■ Saved entries:
════════════════

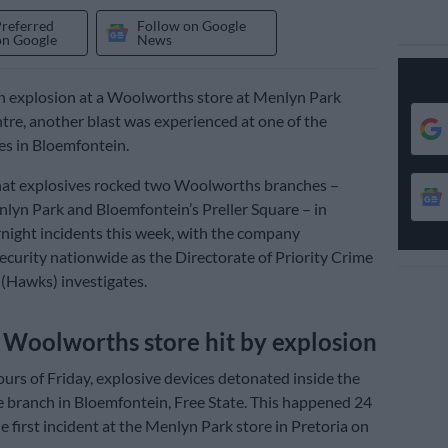
Preferred
Follow on Google
on Google
News
n explosion at a Woolworths store at Menlyn Park
re, another blast was experienced at one of the
res in Bloemfontein.
hat explosives rocked two Woolworths branches –
nlyn Park and Bloemfontein’s Preller Square – in
night incidents this week, with the company
ecurity nationwide as the Directorate of Priority Crime
 (Hawks) investigates.
Woolworths store hit by explosion
ours of Friday, explosive devices detonated inside the
e branch in Bloemfontein, Free State. This happened 24
e first incident at the Menlyn Park store in Pretoria on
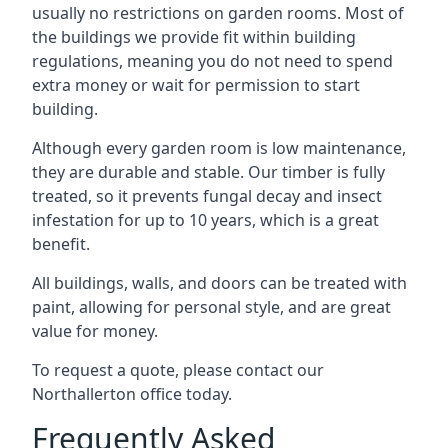
usually no restrictions on garden rooms. Most of
the buildings we provide fit within building
regulations, meaning you do not need to spend
extra money or wait for permission to start
building.
Although every garden room is low maintenance,
they are durable and stable. Our timber is fully
treated, so it prevents fungal decay and insect
infestation for up to 10 years, which is a great
benefit.
All buildings, walls, and doors can be treated with
paint, allowing for personal style, and are great
value for money.
To request a quote, please contact our
Northallerton office today.
Frequently Asked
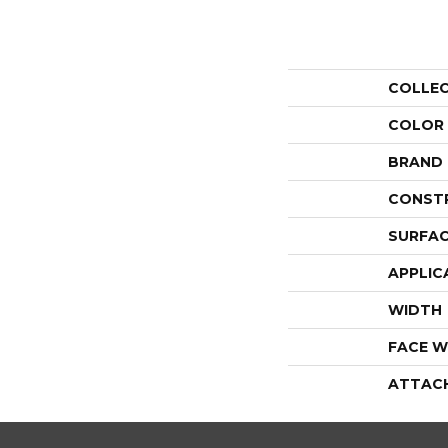
COLLE
COLOR
BRAND
CONST
SURFAC
APPLIC
WIDTH
FACE W
ATTAC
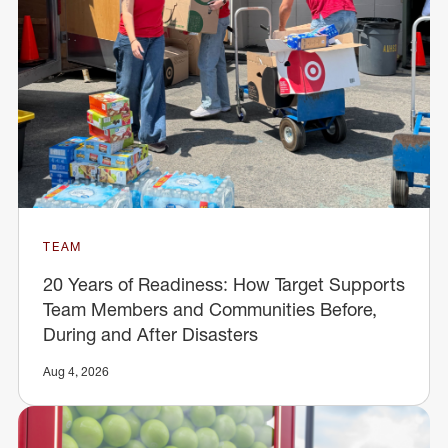
TEAM
20 Years of Readiness: How Target Supports
Team Members and Communities Before,
During and After Disasters
Aug 4, 2026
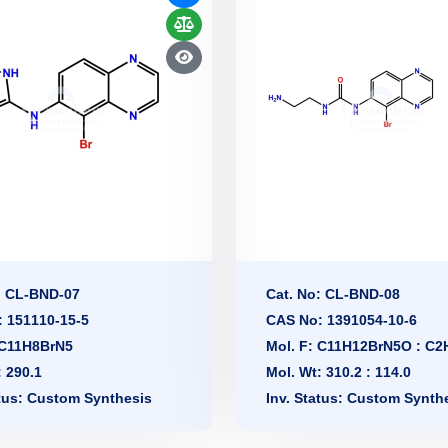
: CL-BND-07
Cat. No: CL-BND-08
 151110-15-5
CAS No: 1391054-10-6
 C11H8BrN5
Mol. F: C11H12BrN5O : C
: 290.1
Mol. Wt: 310.2 : 114.0
atus: Custom Synthesis
Inv. Status: Custom Synth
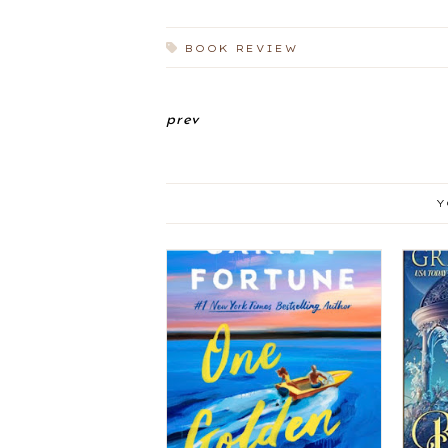
BOOK REVIEW
prev
Y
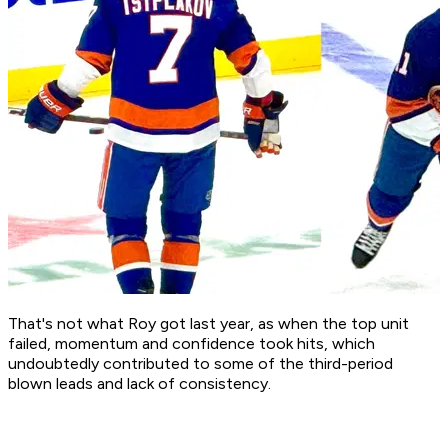
That's not what Roy got last year, as when the top unit
failed, momentum and confidence took hits, which
undoubtedly contributed to some of the third-period
blown leads and lack of consistency.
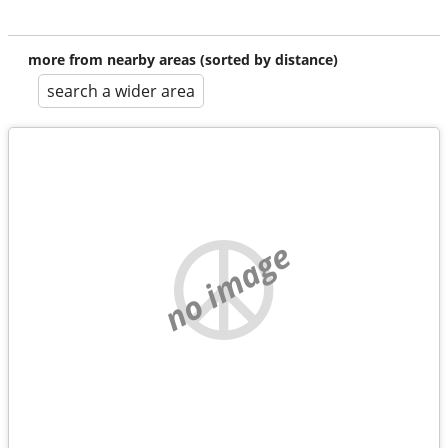
more from nearby areas (sorted by distance)
search a wider area
no image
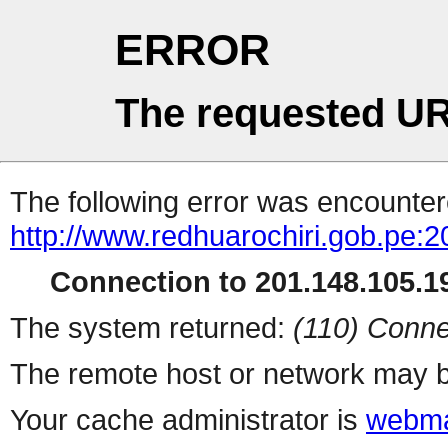
ERROR
The requested UR
The following error was encountere
http://www.redhuarochiri.gob.pe:2
Connection to 201.148.105.19
The system returned:
(110) Conne
The remote host or network may b
Your cache administrator is
webma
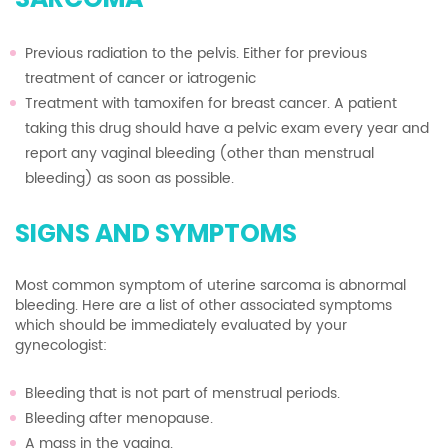
Previous radiation to the pelvis. Either for previous
treatment of cancer or iatrogenic
Treatment with tamoxifen for breast cancer. A patient
taking this drug should have a pelvic exam every year and
report any vaginal bleeding (other than menstrual
bleeding) as soon as possible.
SIGNS AND SYMPTOMS
Most common symptom of uterine sarcoma is abnormal
bleeding. Here are a list of other associated symptoms
which should be immediately evaluated by your
gynecologist:
Bleeding that is not part of menstrual periods.
Bleeding after menopause.
A mass in the vagina.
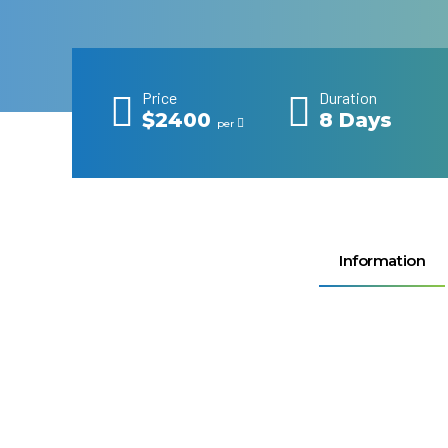
Price
Duration
$2400
8 Days
per
Information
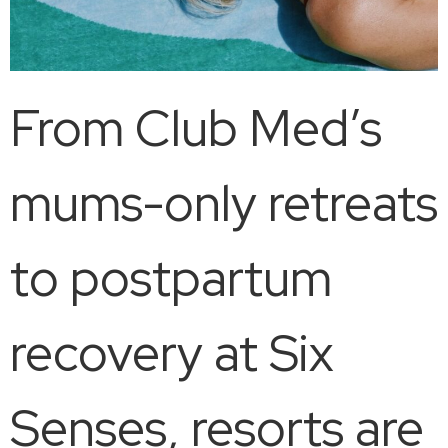
From Club Med’s
mums-only retreats
to postpartum
recovery at Six
Senses, resorts are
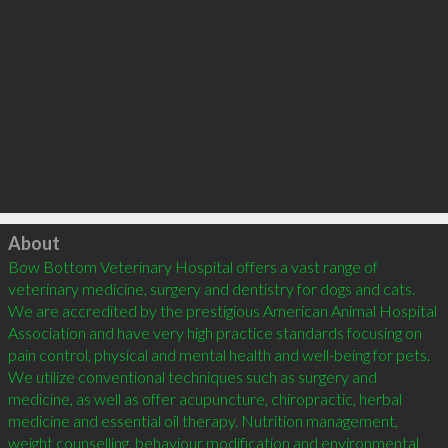
Click to load
About
Bow Bottom Veterinary Hospital offers a vast range of 
veterinary medicine, surgery and dentistry for dogs and cats. 
We are accredited by the prestigious American Animal Hospital 
Association and have very high practice standards focusing on 
pain control, physical and mental health and well-being for pets. 
We utilize conventional techniques such as surgery and 
medicine, as well as offer acupuncture, chiropractic, herbal 
medicine and essential oil therapy. Nutrition management, 
weight counselling, behaviour modification and environmental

════════════════

■ Work to complete:
Your copy should hold the lines from the one with "infestation for up" up to and including the one with "treatment of cancer or iatrogenic", exactly as in the data above, and no pictures.

■ Exercise output:
infestation for up to 10 years, which is a great
benefit.
All buildings, walls, and doors can be treated with
paint, allowing for personal style, and are great
value for money.
To request a quote, please contact our
Northallerton office today.
Frequently Asked
COLLE
COLOR
BRAND
CONST
SURFAC
APPLIC
WIDTH
FACE W
ATTAC
TEAM
20 Years of Readiness: How Target Supports
Team Members and Communities Before,
During and After Disasters
Aug 4, 2026
: CL-BND-07
Cat. No: CL-BND-08
 151110-15-5
CAS No: 1391054-10-6
 C11H8BrN5
Mol. F: C11H12BrN5O : C
: 290.1
Mol. Wt: 310.2 : 114.0
atus: Custom Synthesis
Inv. Status: Custom Synth
BOOK REVIEW
prev
Y
That's not what Roy got last year, as when the top unit
failed, momentum and confidence took hits, which
undoubtedly contributed to some of the third-period
blown leads and lack of consistency.
more from nearby areas (sorted by distance)
search a wider area
no image
ERROR
The requested UR
The following error was encountere
http://www.redhuarochiri.gob.pe:2
Connection to 201.148.105.19
The system returned:
(110) Conne
The remote host or network may b
Your cache administrator is
webma
Previous radiation to the pelvis. Either for previous
treatment of cancer or iatrogenic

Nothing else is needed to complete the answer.